Editors of Kansas City’s Northeast News opted for an unusual choice for the front page of Wednesday’s issue: They left it blank.
It was not a printing error, they assured confused readers who called and emailed their newsroom. Like many other local newsrooms, the News has lost advertising revenue at an unprecedented rate during the coronavirus pandemic. So the six-member staff kept its front page empty, a warning sign to the community about what might come if it ceased publication, reports The Washington Post.
“That’s the message we wanted to send: What happens if we’re gone?” publisher and co-owner Michael Bushnell said. “If we print a blank front page with no news, people are going to see what it’s like if we’re gone.”
Michael Bushnell |
While the Kansas City Star and other larger local outlets cover the city’s most significant news, the News is alone in exclusively covering Northeast Kansas City, focusing on the neighborhood’s stories, such as an ironworking union rebuilding a cemetery’s historic gate or a cleanup effort under a bridge where homeless people camp.

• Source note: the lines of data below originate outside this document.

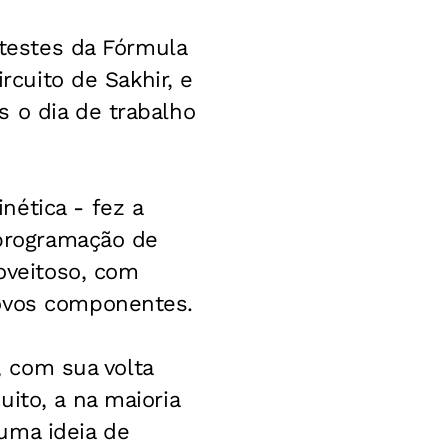
 testes da Fórmula
rcuito de Sakhir, e
 o dia de trabalho
nética - fez a
 programação de
roveitoso, com
novos componentes.
, com sua volta
ito, a na maioria
uma ideia de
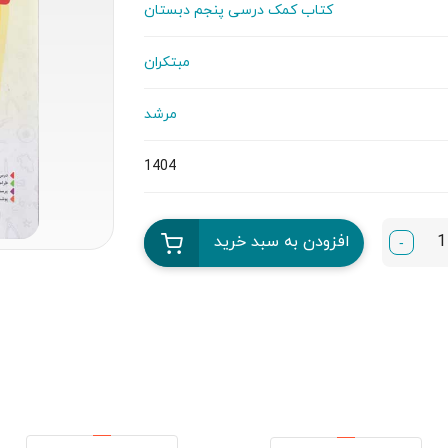
کتاب کمک درسی پنجم دبستان
مبتکران
مرشد
1404
افزودن به سبد خرید
-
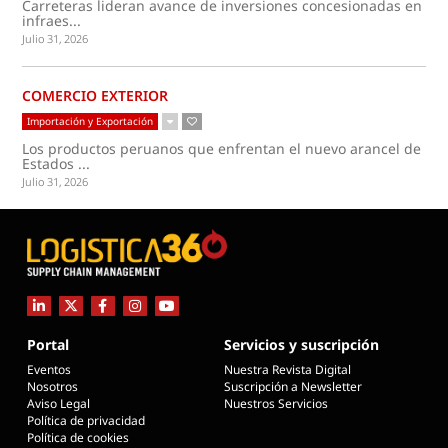
Carreteras lideran avance de inversiones concesionadas en
infraes...
Julio 31, 2026
COMERCIO EXTERIOR
Importación y Exportación
Los productos peruanos que enfrentan el nuevo arancel de
Estados ...
Julio 31, 2026
Portal
Servicios y suscripción
Eventos
Nuestra Revista Digital
Nosotros
Suscripción a Newsletter
Aviso Legal
Nuestros Servicios
Política de privacidad
Política de cookies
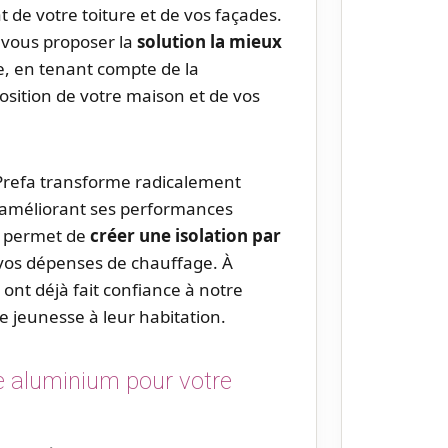
t de votre toiture et de vos façades.
 vous proposer la
solution la mieux
re, en tenant compte de la
position de votre maison et de vos
Prefa transforme radicalement
 améliorant ses performances
n permet de
créer une isolation par
i vos dépenses de chauffage. À
nt déjà fait confiance à notre
 jeunesse à leur habitation.
e aluminium pour votre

In 15 years, one-fourth of newspapers nationwide were forced to close, according to a 2020 study by researchers at the University of North Carolina at Chapel Hill. At least 1,800 communities that had a local news outlet in 2004 were without one at the beginning of 2020, the UNC team found.
“This repeated almost weekly across the country, another community newspaper closes up and a community loses its voice,” Bushnell said.
To survive, the newspaper would need to find a regular stream of revenue within two months, he said.